Now, Snakemake is ready to use your cluster.

Important: After finishing your work, do not forget to delete the cluster with

$ gcloud container clusters delete $CLUSTER_NAME

in order to avoid unnecessary charges.

Executing a Snakemake workflow via kubernetes¶

Assuming that kubernetes has been properly configured (see above), you can execute a workflow via:

snakemake --kubernetes --use-conda --default-remote-provider $REMOTE --default-remote-prefix $PREFIX

In this mode, Snakemake will assume all input and output files to be stored in a given remote location, configured by setting $REMOTE to your provider of choice (e.g. GS for Google cloud storage or S3 for Amazon S3) and $PREFIX to a bucket name or subfolder within that remote storage. After successful execution, you find your results in the specified remote storage. Of course, if any input or output already defines a different remote location, the latter will be used instead. Importantly, this means that Snakemake does not require a shared network filesystem to work in the cloud.
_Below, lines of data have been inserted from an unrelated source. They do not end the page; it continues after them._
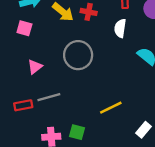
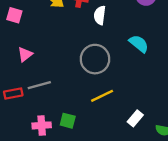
white semicircle: (120, 28) -> (100, 15), moved
gray circle: (78, 55) -> (95, 59), moved

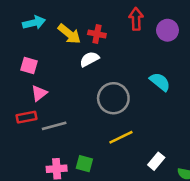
pink square: (14, 15) -> (29, 65), moved
white semicircle: (100, 15) -> (89, 59), moved, turned 54
red rectangle: (13, 93) -> (26, 117), moved

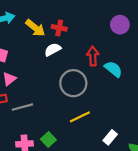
red arrow: (136, 19) -> (93, 56), moved
green square: (84, 164) -> (48, 140), turned 32

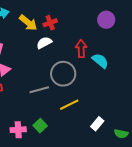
red cross: (59, 28) -> (50, 23), turned -32
gray line: (22, 107) -> (39, 90), moved

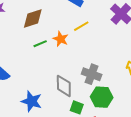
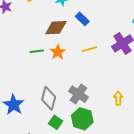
brown diamond: (33, 18) -> (56, 28), moved
yellow line: (81, 26) -> (89, 49), moved

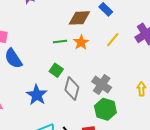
yellow line: (89, 49) -> (113, 40), turned -35
green square: (56, 122) -> (56, 70), moved

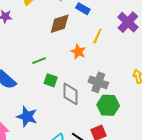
green line: (60, 42) -> (39, 61), moved
orange star: (81, 42) -> (78, 52), moved
blue star: (37, 95) -> (27, 117), moved

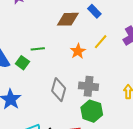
green square: (51, 80) -> (22, 63), moved
gray cross: (98, 82) -> (89, 86), turned -30

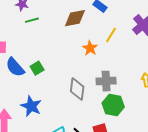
green line: (38, 49) -> (32, 20), moved
green square: (22, 63) -> (37, 68), turned 32

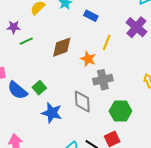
brown diamond: (75, 18) -> (62, 47), moved
gray cross: (106, 81) -> (103, 80), moved
blue star: (31, 106) -> (52, 113), moved

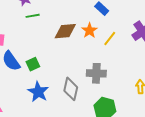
orange star: (88, 59) -> (89, 30), moved

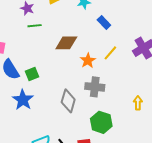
orange star: (89, 30) -> (88, 60), moved
blue star: (38, 92) -> (23, 100), moved

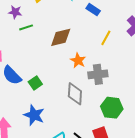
orange star: (88, 60) -> (78, 61), moved
green square: (32, 74) -> (35, 83), moved
blue star: (23, 100) -> (34, 115), moved

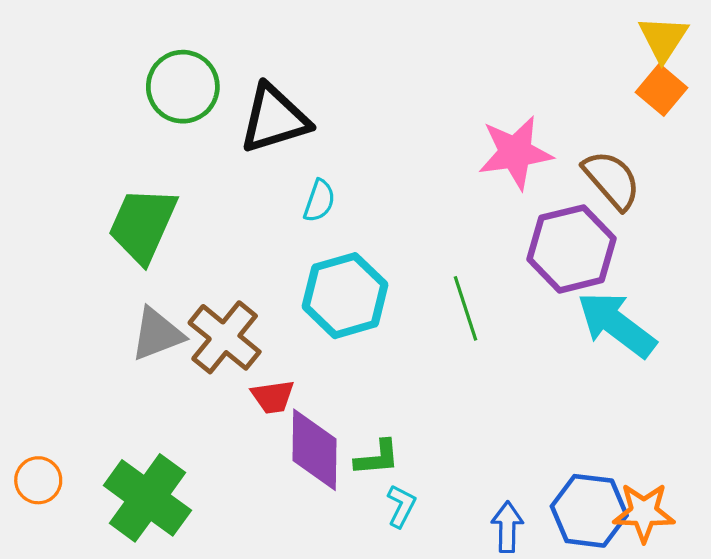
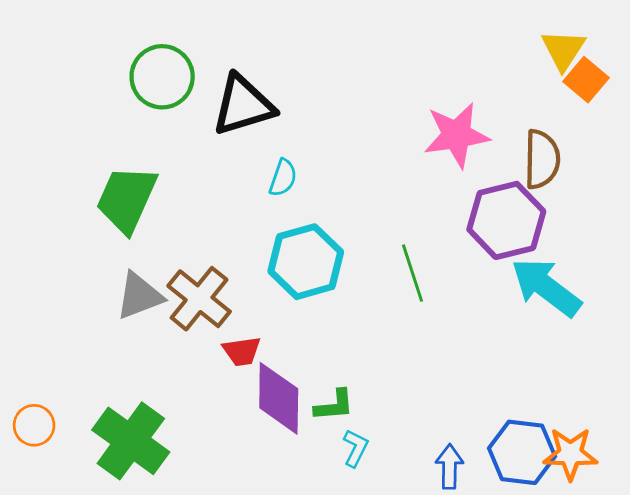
yellow triangle: (663, 39) -> (563, 50), moved
brown semicircle: (612, 180) -> (542, 159), turned 42

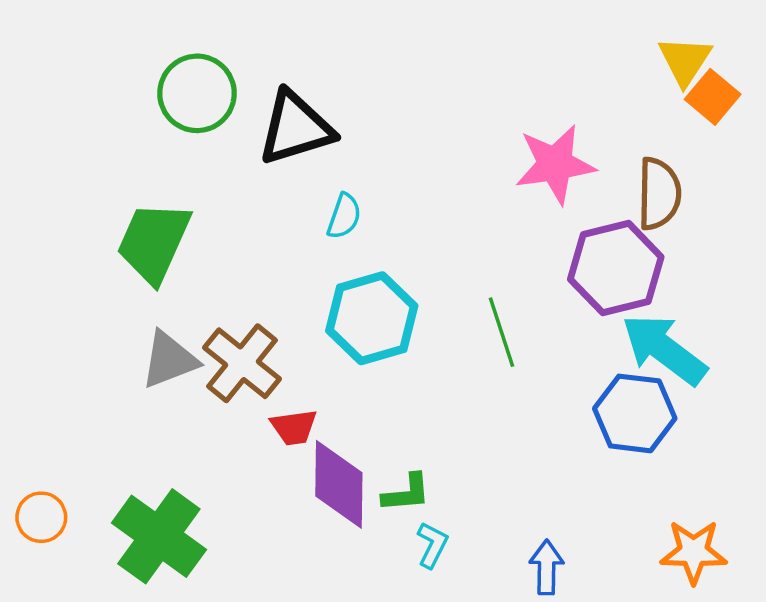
blue hexagon: (522, 452) -> (635, 413), moved

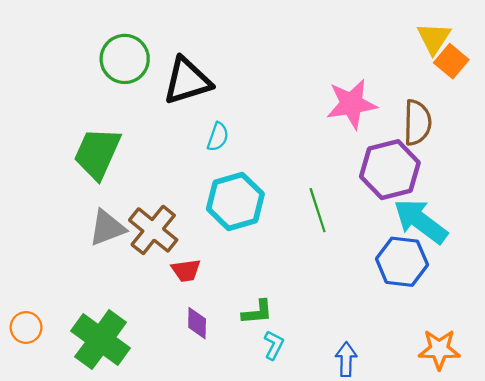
purple diamond: (339, 484) -> (197, 323), moved, size x0.6

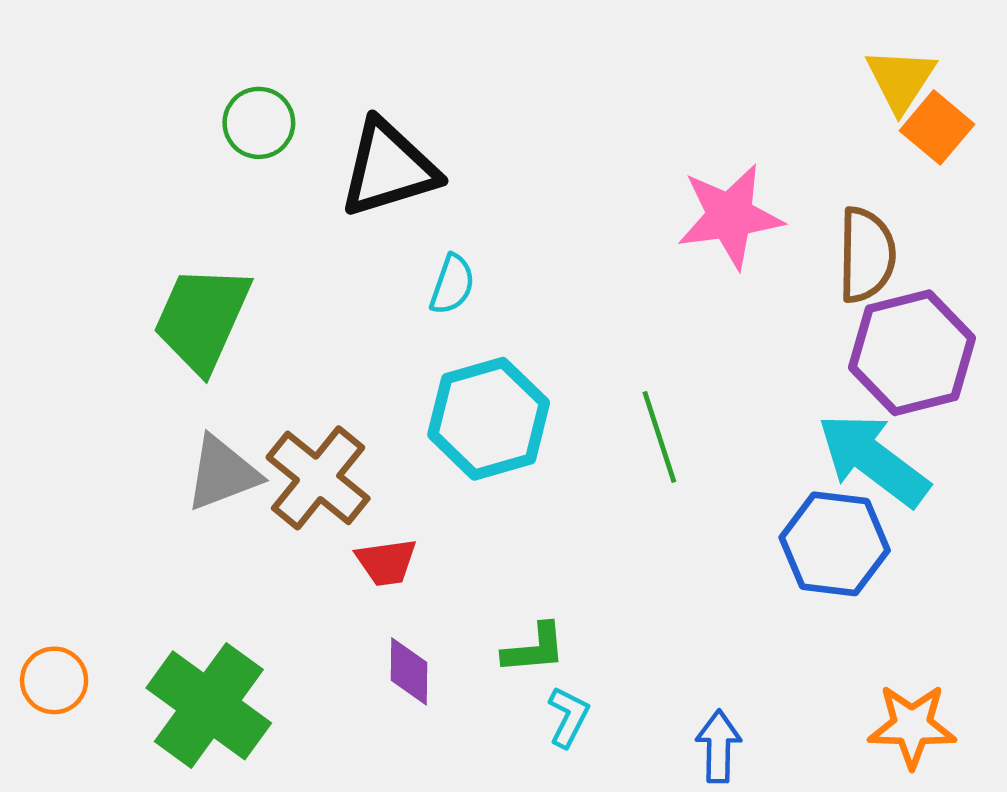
green circle: (125, 59) -> (259, 123), size x0.7
purple hexagon: (390, 170) -> (912, 353), moved

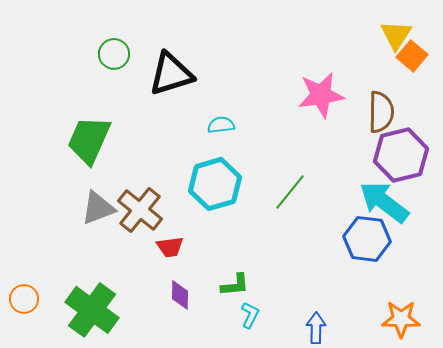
cyan semicircle: (452, 284) -> (221, 125), moved, turned -116
green line: (659, 437) -> (290, 192), turned 57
It is further possible to forward arbitrary environment variables to the kubernetes jobs via the flag --kubernetes-env (see snakemake --help).

When executing, Snakemake will make use of the defined resources and threads to schedule jobs to the correct nodes. In particular, it will forward memory requirements defined as mem_mb to kubernetes. Further, it will propagate the number of threads a job intends to use, such that kubernetes can allocate it to the correct cloud computing node.

Cluster Execution¶

Snakemake can make use of cluster engines that support shell scripts and have access to a common filesystem, (e.g. the Sun Grid Engine). In this case, Snakemake simply needs to be given a submit command that accepts a shell script as first positional argument:

$ snakemake --cluster qsub -j 32

Here, -j denotes the number of jobs submitted being submitted to the cluster at the same time (here 32). The cluster command can be decorated with job specific information, e.g.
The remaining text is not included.